It’s a good thing, too, as a lavish amount of time has been afforded to creating ‘We Could Be Brave’. The band estimates they spent 12 months writing, 12 months recording and 12 months mastering between 2022 and 2024. The results are often spectacular and demonstrate this was time well spent. Take, for example, the thrashy punk blast of ‘Tardy’, or the brilliant, knotty emo of ‘Murder Hornet Fursona’, which straddles the mid-point between the Van Pelt’s genre-bending post-emo and Into It. Over It’s plaintive, hook-laden emo revivalism. Throughout, ideas of growth, the personal and political find themselves interweaving, mixing accessibility and boundless, effervescent charm with lyrics that need time and space.
Indeed, while this luxury of time was well utilised, Elliott concedes that it also brought challenges, not least of all, the artists’ curse, procrastination. In short, when do you know you’re done?
“We went into this thinking it’ll be done when we finish,” they say. “But that’s a precarious spot for an artist because there are some people who will worry themselves sick over the same piece for a decade. But I had faith in us.
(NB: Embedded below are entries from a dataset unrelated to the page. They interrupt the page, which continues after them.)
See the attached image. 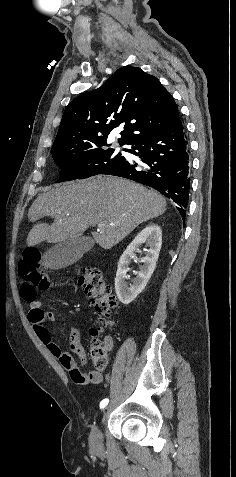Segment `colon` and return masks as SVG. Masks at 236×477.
<instances>
[{"label":"colon","mask_w":236,"mask_h":477,"mask_svg":"<svg viewBox=\"0 0 236 477\" xmlns=\"http://www.w3.org/2000/svg\"><path fill=\"white\" fill-rule=\"evenodd\" d=\"M18 273L22 279L21 295L27 302H32L38 290H46L53 285L51 276L42 265V257L35 248L26 249L18 263ZM78 285L83 289L94 306L99 318L100 327L111 324L109 316L116 307L117 301L111 288L105 284L103 274L99 269L87 268L77 279ZM94 340L91 345V355L94 366L102 371L107 366V351L104 344L96 339L97 330L92 332Z\"/></svg>","instance_id":"colon-1"}]
</instances>
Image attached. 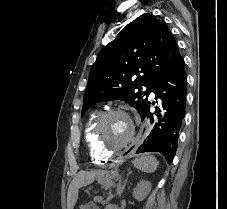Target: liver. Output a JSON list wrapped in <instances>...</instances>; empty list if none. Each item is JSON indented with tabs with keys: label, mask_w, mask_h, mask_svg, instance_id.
I'll use <instances>...</instances> for the list:
<instances>
[{
	"label": "liver",
	"mask_w": 227,
	"mask_h": 209,
	"mask_svg": "<svg viewBox=\"0 0 227 209\" xmlns=\"http://www.w3.org/2000/svg\"><path fill=\"white\" fill-rule=\"evenodd\" d=\"M93 175L94 173H86V171H80V173H78V177H75V179H73L68 189V195H67L68 209H73L77 201L78 189H73V187H75V183H77V181H80V179H83V181H87V179H93Z\"/></svg>",
	"instance_id": "liver-1"
}]
</instances>
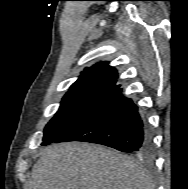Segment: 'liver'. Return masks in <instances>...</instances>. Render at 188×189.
Here are the masks:
<instances>
[{
	"label": "liver",
	"mask_w": 188,
	"mask_h": 189,
	"mask_svg": "<svg viewBox=\"0 0 188 189\" xmlns=\"http://www.w3.org/2000/svg\"><path fill=\"white\" fill-rule=\"evenodd\" d=\"M150 174L128 156L89 143L52 144L25 189H153Z\"/></svg>",
	"instance_id": "liver-1"
}]
</instances>
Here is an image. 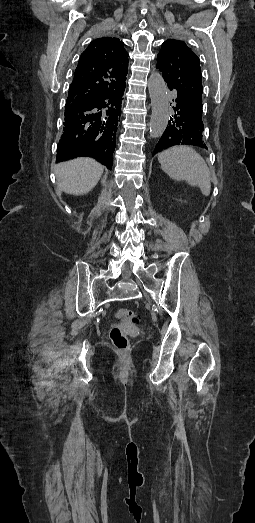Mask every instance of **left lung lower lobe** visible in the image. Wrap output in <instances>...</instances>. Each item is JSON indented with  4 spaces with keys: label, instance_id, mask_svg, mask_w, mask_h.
I'll list each match as a JSON object with an SVG mask.
<instances>
[{
    "label": "left lung lower lobe",
    "instance_id": "left-lung-lower-lobe-1",
    "mask_svg": "<svg viewBox=\"0 0 255 523\" xmlns=\"http://www.w3.org/2000/svg\"><path fill=\"white\" fill-rule=\"evenodd\" d=\"M175 102L172 105L176 114H168V128L163 130L157 147H153V154L162 153L168 147L186 148L196 144L201 150H206L204 143V124L194 114L193 106L187 105L180 99V93H174ZM196 140V141H194Z\"/></svg>",
    "mask_w": 255,
    "mask_h": 523
}]
</instances>
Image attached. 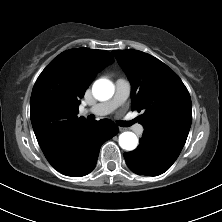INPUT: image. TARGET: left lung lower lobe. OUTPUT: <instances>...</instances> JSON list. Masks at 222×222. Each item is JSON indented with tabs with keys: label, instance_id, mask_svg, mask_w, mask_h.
Wrapping results in <instances>:
<instances>
[{
	"label": "left lung lower lobe",
	"instance_id": "0a47b994",
	"mask_svg": "<svg viewBox=\"0 0 222 222\" xmlns=\"http://www.w3.org/2000/svg\"><path fill=\"white\" fill-rule=\"evenodd\" d=\"M179 154L159 136L143 134L138 148L125 152L124 158L134 173L156 176L168 170Z\"/></svg>",
	"mask_w": 222,
	"mask_h": 222
}]
</instances>
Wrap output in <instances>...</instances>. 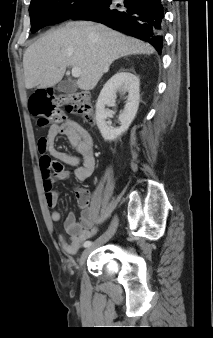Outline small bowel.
Instances as JSON below:
<instances>
[{"mask_svg":"<svg viewBox=\"0 0 213 338\" xmlns=\"http://www.w3.org/2000/svg\"><path fill=\"white\" fill-rule=\"evenodd\" d=\"M59 135L65 136L76 149L75 155L61 151L54 146V141ZM37 147L41 153L40 171L45 203L51 210V221L58 223L61 219V215L57 211L60 193L55 188L54 182L71 178V173L64 169V164L76 166L74 176L78 181H85L91 176L95 169L94 141L80 124L67 119L62 124L51 125L47 134L38 138ZM81 162L82 165H80ZM75 195L76 201L82 209L81 216L79 220H76L73 215H69L65 220V230L68 237L64 234L58 235L61 248L68 255H75L81 245L97 230L90 209V193L84 188H77Z\"/></svg>","mask_w":213,"mask_h":338,"instance_id":"c3829d8e","label":"small bowel"}]
</instances>
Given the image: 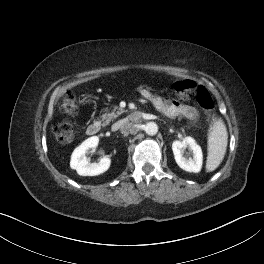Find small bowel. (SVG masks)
<instances>
[{"instance_id": "small-bowel-1", "label": "small bowel", "mask_w": 264, "mask_h": 264, "mask_svg": "<svg viewBox=\"0 0 264 264\" xmlns=\"http://www.w3.org/2000/svg\"><path fill=\"white\" fill-rule=\"evenodd\" d=\"M140 95L144 99L151 101L158 110L170 117L182 116L191 121L198 117V111L193 106L182 105L175 101L165 100L159 96L153 95L146 89L141 90Z\"/></svg>"}]
</instances>
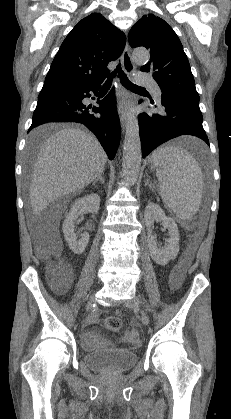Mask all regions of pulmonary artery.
<instances>
[{
    "mask_svg": "<svg viewBox=\"0 0 231 419\" xmlns=\"http://www.w3.org/2000/svg\"><path fill=\"white\" fill-rule=\"evenodd\" d=\"M138 83L150 88L153 91L154 97L156 98L157 101L161 100L162 91L159 85L157 84V82L153 78L146 75H140L138 76Z\"/></svg>",
    "mask_w": 231,
    "mask_h": 419,
    "instance_id": "obj_1",
    "label": "pulmonary artery"
}]
</instances>
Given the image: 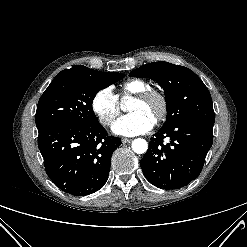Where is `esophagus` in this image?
I'll use <instances>...</instances> for the list:
<instances>
[{"mask_svg": "<svg viewBox=\"0 0 247 247\" xmlns=\"http://www.w3.org/2000/svg\"><path fill=\"white\" fill-rule=\"evenodd\" d=\"M132 141L131 138H122V142L125 143H130Z\"/></svg>", "mask_w": 247, "mask_h": 247, "instance_id": "obj_1", "label": "esophagus"}]
</instances>
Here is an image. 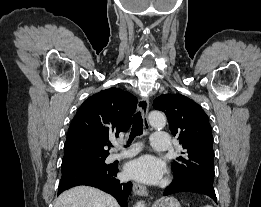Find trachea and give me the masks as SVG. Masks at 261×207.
<instances>
[{"label": "trachea", "instance_id": "trachea-1", "mask_svg": "<svg viewBox=\"0 0 261 207\" xmlns=\"http://www.w3.org/2000/svg\"><path fill=\"white\" fill-rule=\"evenodd\" d=\"M132 123L133 125L127 144H130L136 136H140L143 132V120L140 111L134 115Z\"/></svg>", "mask_w": 261, "mask_h": 207}]
</instances>
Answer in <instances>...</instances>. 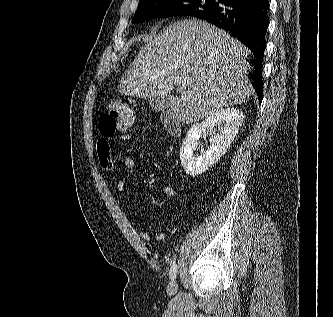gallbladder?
Wrapping results in <instances>:
<instances>
[{"instance_id":"bac80fb5","label":"gallbladder","mask_w":333,"mask_h":317,"mask_svg":"<svg viewBox=\"0 0 333 317\" xmlns=\"http://www.w3.org/2000/svg\"><path fill=\"white\" fill-rule=\"evenodd\" d=\"M171 98L169 96H157L149 100L151 107L156 111H163L169 107Z\"/></svg>"}]
</instances>
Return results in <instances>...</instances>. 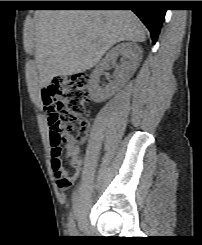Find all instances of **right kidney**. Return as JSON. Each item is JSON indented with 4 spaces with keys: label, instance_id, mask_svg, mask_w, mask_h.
<instances>
[{
    "label": "right kidney",
    "instance_id": "right-kidney-1",
    "mask_svg": "<svg viewBox=\"0 0 202 245\" xmlns=\"http://www.w3.org/2000/svg\"><path fill=\"white\" fill-rule=\"evenodd\" d=\"M119 56L124 61L116 67V80L111 86L99 85L100 76L109 64L115 63ZM142 59V49L132 42L121 43L112 48L95 67L89 79V93L92 100L102 102L110 98L116 89L123 85L137 70Z\"/></svg>",
    "mask_w": 202,
    "mask_h": 245
}]
</instances>
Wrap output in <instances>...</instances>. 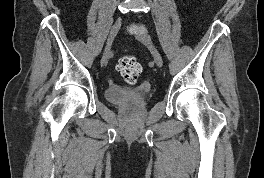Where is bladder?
I'll return each mask as SVG.
<instances>
[{"instance_id":"obj_1","label":"bladder","mask_w":264,"mask_h":178,"mask_svg":"<svg viewBox=\"0 0 264 178\" xmlns=\"http://www.w3.org/2000/svg\"><path fill=\"white\" fill-rule=\"evenodd\" d=\"M105 98L112 104L133 103L137 100L134 89H126L117 86H108L105 90Z\"/></svg>"}]
</instances>
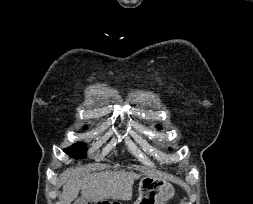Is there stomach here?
Returning a JSON list of instances; mask_svg holds the SVG:
<instances>
[{
  "label": "stomach",
  "instance_id": "1",
  "mask_svg": "<svg viewBox=\"0 0 253 204\" xmlns=\"http://www.w3.org/2000/svg\"><path fill=\"white\" fill-rule=\"evenodd\" d=\"M139 196L134 204H166L175 195L173 185L153 174H145L139 183Z\"/></svg>",
  "mask_w": 253,
  "mask_h": 204
}]
</instances>
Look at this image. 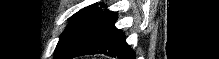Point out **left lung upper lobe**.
Listing matches in <instances>:
<instances>
[{
    "mask_svg": "<svg viewBox=\"0 0 219 59\" xmlns=\"http://www.w3.org/2000/svg\"><path fill=\"white\" fill-rule=\"evenodd\" d=\"M103 13L98 4H93L74 14L61 34L54 59H66L91 34Z\"/></svg>",
    "mask_w": 219,
    "mask_h": 59,
    "instance_id": "obj_1",
    "label": "left lung upper lobe"
}]
</instances>
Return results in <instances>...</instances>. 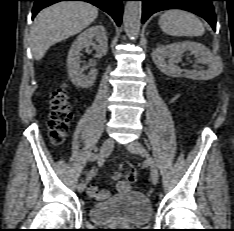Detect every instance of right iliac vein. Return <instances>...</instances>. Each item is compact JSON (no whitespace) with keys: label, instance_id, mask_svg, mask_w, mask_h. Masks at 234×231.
Returning a JSON list of instances; mask_svg holds the SVG:
<instances>
[{"label":"right iliac vein","instance_id":"right-iliac-vein-1","mask_svg":"<svg viewBox=\"0 0 234 231\" xmlns=\"http://www.w3.org/2000/svg\"><path fill=\"white\" fill-rule=\"evenodd\" d=\"M113 146H114V140L112 138L105 139L100 149V157L101 158L107 157L110 154ZM84 189H85V185L82 183H80L77 187V190L80 193L83 192Z\"/></svg>","mask_w":234,"mask_h":231}]
</instances>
“It was an interesting period for us. None of us three had ever made a full-length record before, yet our listenership hadn’t lost momentum. You say the word luxury, and that’s exactly what it was. We are so lucky that so much of our listenership got into us when we were broken up and assumed the project was dead. We haven’t had to promote anything, and we’re a very grassroots band. We don’t have a PR team, so it has been a case of people slowly finding out we’re back together.
“You know, a lot of bands have a comeback, and they bust out a reunion record in a year when maybe they should have spent that time getting cosy with the songs they used to play before trying to rediscover that writing voice. However, I would say that, even though we had this luxury, we all felt a bit more pressure because we didn’t want it to be done before it was done.”
Good things come to those who wait, and that’s bang on the money as far as Michael Cera Palin goes. Not too many bands drop their debut record nearly a decade into existence. Michael Cera Palin’s fortitude, belief and courage testify to their will to see what they could achieve after fortune smiled on them. It’s a second chance they’ve fully grasped and the perfect epitaph for a bit of bravery.
Michael Cera Palin’s album ‘We Could Be Brave’ is out now.